Hundreds of masked protesters broke in through the rear of LegCo on Monday evening, smashing through glass doors and prising open metal shutters hours after occupying major thoroughfares in Admiralty. The interior was vandalised at around midnight, with furniture overturned and graffiti spray-painted onto walls. Police deployed tear gas to clear the surrounding roads shortly after as the remaining protesters poured out of the building.
The incident coincided with the end of a separate, largely peaceful July 1 democracy march which took place on the 22nd anniversary of the city’s 1997 Handover.
Hong Kong police said officers from the Organised Crime and Triad Bureau and the Identification Bureau, working with government chemists, arrived at the building on Wednesday to collect evidence: “Police will bring the culprits to justice,” the statement read.
LegCo President Andrew Leung told reporters on Tuesday that the parliament would not hold meetings for the next two weeks as repair works would likely take some time.
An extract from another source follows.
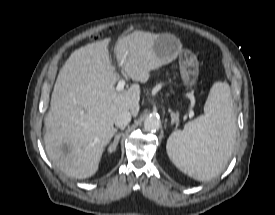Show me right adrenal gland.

He added that security, electrical and fire safety systems had been damaged during the siege, though no security guards were injured.
The political crisis over the government’s reviled extradition bill has deepened over months of mass protests, which have morphed into a wider display of discontent over dwindling freedoms, calls for democracy, and alleged police misconduct relating to the use of crowd control weapons on June 12. The bill was suspended on June 15, but not axed.
Chief Executive Carrie Lam condemned the protesters’ actions on Monday as extremely violent saying the government would hold those responsible to account.